*** Records Section Begins ***

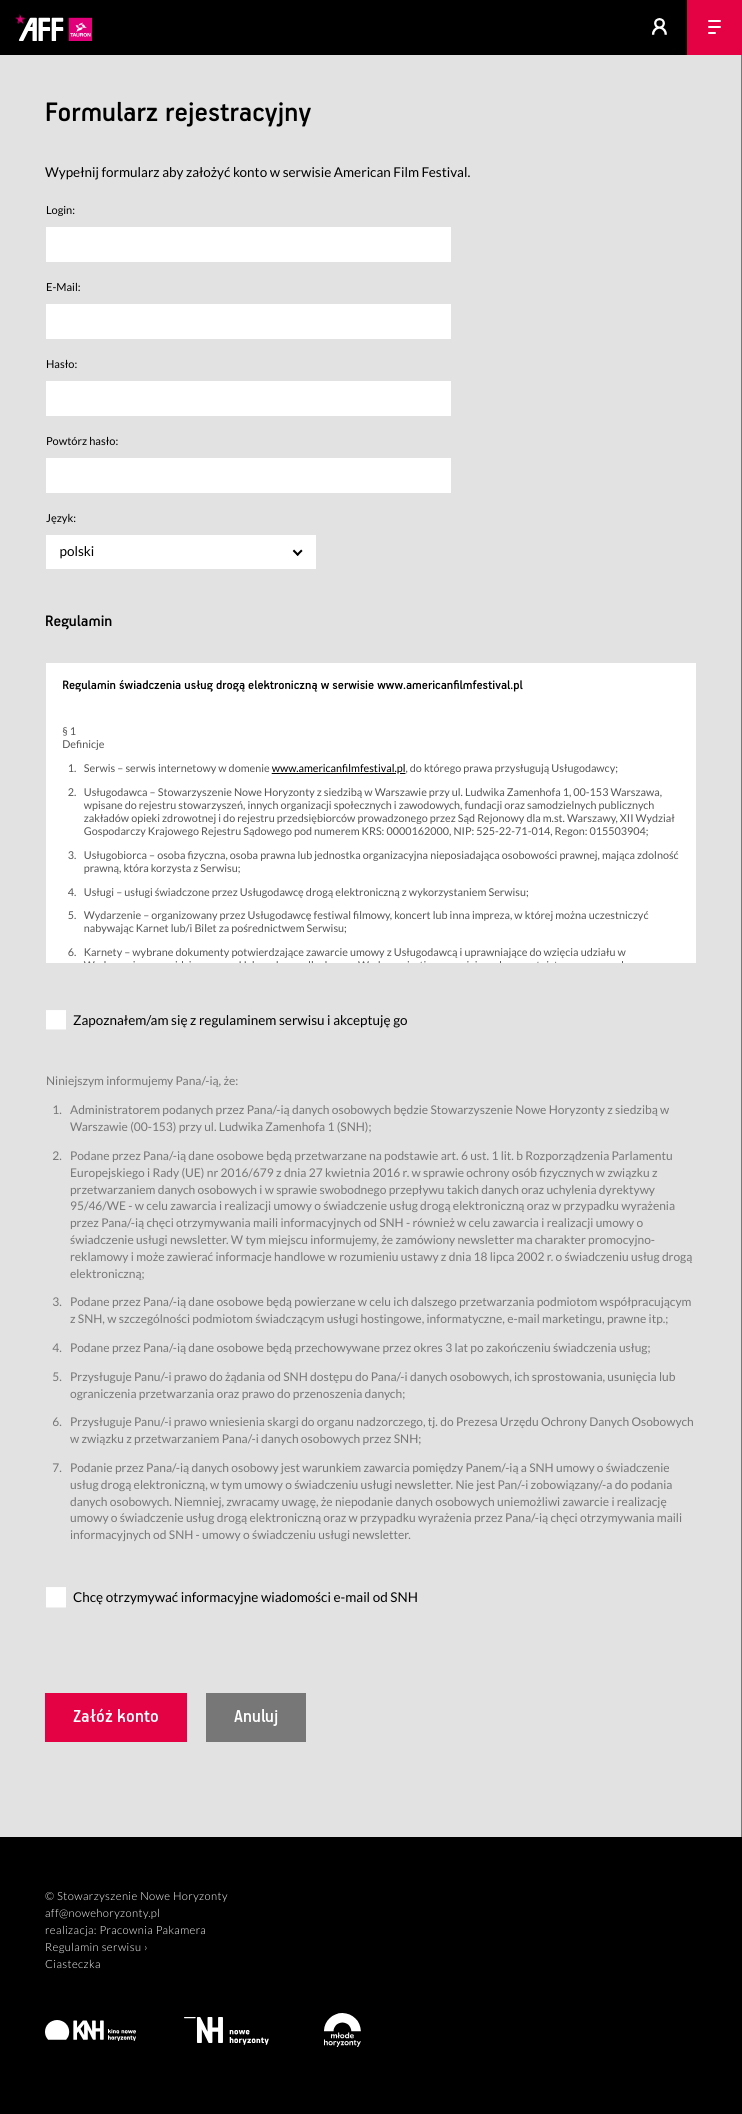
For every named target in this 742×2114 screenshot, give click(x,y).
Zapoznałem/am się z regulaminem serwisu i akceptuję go (240, 1020)
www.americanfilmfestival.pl (339, 768)
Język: (61, 518)
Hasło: (61, 364)
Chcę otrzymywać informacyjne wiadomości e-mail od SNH (245, 1597)
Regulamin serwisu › (96, 1947)
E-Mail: (63, 287)
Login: (60, 210)
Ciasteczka (73, 1964)
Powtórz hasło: (82, 441)
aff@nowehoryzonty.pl (102, 1913)
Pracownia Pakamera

*** Records Section Ends ***

About this exercise: Copy every line above in which the string "serwisu" shows up.

Your solution:
Zapoznałem/am się z regulaminem serwisu i akceptuję go (240, 1020)
Regulamin serwisu › (96, 1947)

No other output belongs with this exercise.